Again His divine omniscience is evident in His answering this covert murmuring. Did they not realize His greatness and wisdom as manifest in this very fact? But spiritual blindness is unreasonable. He speaks firmly, "Does this offend you?" Certainly only unbelief could be stumbled by the word of the Son of God.

However, this same blessed Son of Man, who had come down from heaven, would yet ascend up to heaven (v.62). Would this make any difference in their thoughts? Would they refuse One so manifestly come from God, and who would return to God, just because their rationalizing minds did not understand everything He said. But man in the flesh will not be subject to the unseen power of the Spirit of God. He prefers his own pride. Yet it is the Spirit who quickens, that is, gives life out of a dead state.

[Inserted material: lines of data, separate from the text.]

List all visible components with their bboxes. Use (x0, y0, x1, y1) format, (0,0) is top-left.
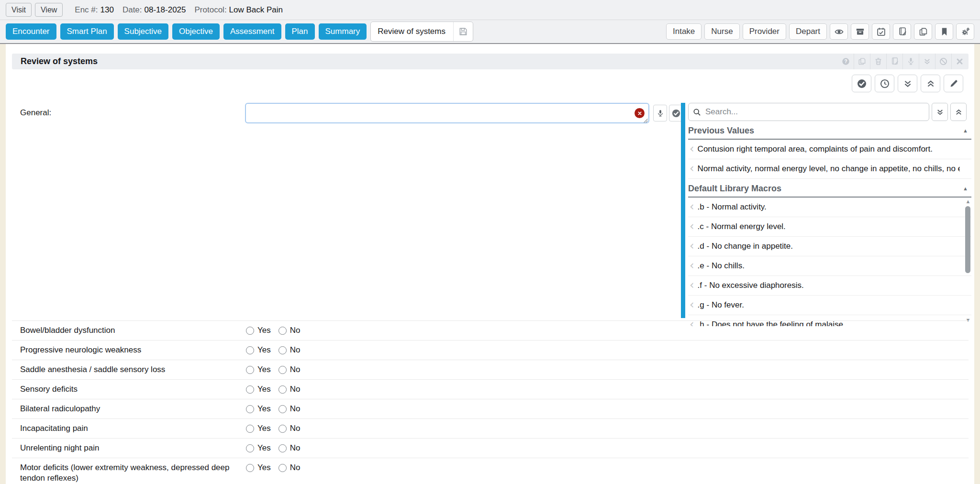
macro-item[interactable]: ‹ .c - Normal energy level. (688, 217, 971, 237)
collapse-all-button[interactable] (921, 75, 940, 92)
insert-left-chevron-icon[interactable]: ‹ (690, 260, 694, 271)
encounter-number: Enc #:130 (75, 5, 114, 15)
macro-scrollbar[interactable]: ▲ ▼ (965, 199, 971, 324)
no-option[interactable]: No (278, 443, 301, 453)
macro-item[interactable]: ‹ .g - No fever. (688, 296, 971, 315)
trash-icon[interactable] (870, 54, 886, 69)
yes-option[interactable]: Yes (246, 463, 271, 473)
tab-assessment[interactable]: Assessment (223, 23, 281, 40)
save-icon[interactable] (453, 22, 473, 41)
insert-left-chevron-icon[interactable]: ‹ (690, 240, 694, 252)
yes-radio[interactable] (246, 327, 254, 335)
microphone-icon[interactable] (902, 54, 919, 69)
yes-option[interactable]: Yes (246, 424, 271, 433)
no-option[interactable]: No (278, 326, 301, 335)
double-chevron-down-icon[interactable] (919, 54, 935, 69)
macro-item[interactable]: ‹ .d - No change in appetite. (688, 237, 971, 256)
collapse-triangle-icon[interactable]: ▲ (963, 128, 968, 133)
ban-icon[interactable] (935, 54, 951, 69)
yes-radio[interactable] (246, 464, 254, 472)
no-radio[interactable] (278, 425, 287, 433)
no-option[interactable]: No (278, 345, 301, 355)
insert-left-chevron-icon[interactable]: ‹ (690, 163, 694, 174)
no-radio[interactable] (278, 464, 287, 472)
collapse-triangle-icon[interactable]: ▲ (963, 186, 968, 191)
no-option[interactable]: No (278, 365, 301, 374)
yes-option[interactable]: Yes (246, 326, 271, 335)
no-option[interactable]: No (278, 463, 301, 473)
close-icon[interactable] (951, 54, 968, 69)
calendar-check-icon[interactable] (872, 23, 890, 40)
tab-plan[interactable]: Plan (285, 23, 315, 40)
insert-left-chevron-icon[interactable]: ‹ (690, 279, 694, 291)
no-option[interactable]: No (278, 385, 301, 394)
insert-left-chevron-icon[interactable]: ‹ (690, 201, 694, 212)
search-box[interactable] (688, 103, 929, 121)
yes-radio[interactable] (246, 346, 254, 354)
expand-all-button[interactable] (898, 75, 917, 92)
yes-radio[interactable] (246, 366, 254, 374)
general-input[interactable] (245, 103, 649, 123)
previous-value-item[interactable]: ‹ Contusion right temporal area, complai… (688, 140, 971, 159)
no-radio[interactable] (278, 366, 287, 374)
copy-icon[interactable] (854, 54, 870, 69)
collapse-sections-button[interactable] (950, 103, 967, 121)
no-option[interactable]: No (278, 404, 301, 414)
tab-objective[interactable]: Objective (172, 23, 220, 40)
yes-option[interactable]: Yes (246, 443, 271, 453)
macro-text: .b - Normal activity. (698, 202, 767, 212)
tab-subjective[interactable]: Subjective (118, 23, 168, 40)
previous-value-item[interactable]: ‹ Normal activity, normal energy level, … (688, 159, 971, 179)
yes-radio[interactable] (246, 425, 254, 433)
depart-button[interactable]: Depart (789, 23, 827, 40)
yes-radio[interactable] (246, 385, 254, 394)
yes-option[interactable]: Yes (246, 345, 271, 355)
view-button[interactable]: View (35, 3, 63, 17)
yes-option[interactable]: Yes (246, 385, 271, 394)
resize-handle[interactable] (643, 117, 648, 122)
search-input[interactable] (704, 107, 929, 117)
scrollbar-thumb[interactable] (965, 206, 970, 273)
yes-option[interactable]: Yes (246, 365, 271, 374)
microphone-button[interactable] (653, 105, 667, 121)
macro-item[interactable]: ‹ .f - No excessive diaphoresis. (688, 276, 971, 296)
tab-smart-plan[interactable]: Smart Plan (60, 23, 114, 40)
macro-item[interactable]: ‹ .b - Normal activity. (688, 198, 971, 217)
no-radio[interactable] (278, 346, 287, 354)
insert-left-chevron-icon[interactable]: ‹ (690, 143, 694, 154)
nurse-button[interactable]: Nurse (704, 23, 739, 40)
yes-radio[interactable] (246, 405, 254, 413)
no-radio[interactable] (278, 405, 287, 413)
book-icon[interactable] (886, 54, 902, 69)
panel-header-icons (837, 54, 968, 69)
check-circle-button[interactable] (852, 75, 871, 92)
yes-option[interactable]: Yes (246, 404, 271, 414)
provider-button[interactable]: Provider (743, 23, 786, 40)
no-radio[interactable] (278, 385, 287, 394)
copy-icon[interactable] (914, 23, 932, 40)
macro-item[interactable]: ‹ .e - No chills. (688, 256, 971, 276)
question-row: Motor deficits (lower extremity weakness… (12, 458, 969, 484)
tab-summary[interactable]: Summary (319, 23, 367, 40)
clock-button[interactable] (875, 75, 894, 92)
intake-button[interactable]: Intake (666, 23, 702, 40)
edit-pencil-button[interactable] (944, 75, 963, 92)
bookmark-icon[interactable] (935, 23, 953, 40)
visit-button[interactable]: Visit (6, 3, 32, 17)
book-icon[interactable] (893, 23, 911, 40)
scroll-up-icon[interactable]: ▲ (965, 199, 971, 204)
yes-radio[interactable] (246, 444, 254, 452)
eye-icon[interactable] (830, 23, 848, 40)
settings-gears-icon[interactable] (956, 23, 974, 40)
no-radio[interactable] (278, 327, 287, 335)
no-radio[interactable] (278, 444, 287, 452)
insert-left-chevron-icon[interactable]: ‹ (690, 220, 694, 232)
tab-review-of-systems-active[interactable]: Review of systems (370, 22, 473, 42)
expand-sections-button[interactable] (932, 103, 948, 121)
tab-encounter[interactable]: Encounter (6, 23, 56, 40)
no-option[interactable]: No (278, 424, 301, 433)
archive-icon[interactable] (851, 23, 869, 40)
insert-left-chevron-icon[interactable]: ‹ (690, 299, 694, 310)
previous-value-text: Contusion right temporal area, complaint… (698, 144, 933, 154)
help-circle-icon[interactable] (837, 54, 854, 69)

We have before read of the Father and the Son quickening (ch.5:21). This work is totally divine, a work in which the Trinity is always engaged in perfect unity. But here the unseen, living power of the Spirit is emphasized. Perfectly linked with this are the words of the Lord Jesus: those words "are spirit, and they are life" (v.63). This is in contrast to human, materialistic thoughts, and on a higher level. He had used the material illustrations of bread, flesh and blood as having spiritual significance. Those who had no desire for spirituality were thereby exposed. As He now says, there were some who disbelieved: they would not receive His testimony. Again His omniscience shines out: He had known from the beginning who they were who believed not, and who would betray Him. So He reaffirms His declaration that it is impossible for one to come to Him apart from the grace of the Father. (v.65).

His words are certainly intended to cause a searching and sifting, to reveal who is really His and who is not. From that time many of His disciples drew away from Him. How totally in contrast to the smooth words of religious misleaders is this pure faithfulness of the Lord of glory! He sought no mere followers, but only those true in heart, those who were the gift of the Father to Himself.

When these many disciples turned back to walk no more with Him, then He addresses the twelve, "Do you also want to go away?" (v.67). For it is an attracting and popular thing to follow the crowd, and we shall all at some time be faced with the fact that to follow Christ is not popular How good then is the firm decision of Peter's answer, "Lord, to whom shall we go?" Material things (loaves and fishes) were not his object: he must have a living person to sustain the need of his soul. Who else could substitute for the Son of the living God? He knew that the words of the Lord Jesus were those of eternal life, however feebly he may have understood all those words. There could be no possible question that Jesus was the Messiah of Israel, the Christ, and Son of the living God. Faith could see this with absolute clarity.

But Peter spoke for others beside himself: he had said "we." So the Lord Jesus solemnly tells them that, though He had chosen twelve apostles, yet one of them was a demon (v.70). Even the Lord's searching words had not caused Judas to leave Him. This shows the blinding power of Satan's delusion in the man's soul. Of course, Judas was gaining materially by theft from the disciples' fund (ch.12:6). and he brazenly continued this deceitful course of greed in spite of many other occasions of the Lord's searching words, which Judas should have known applied directly to him. Only at the end was he revealed for what he was. Sad, pitiable case of one yielding willingly to Satan!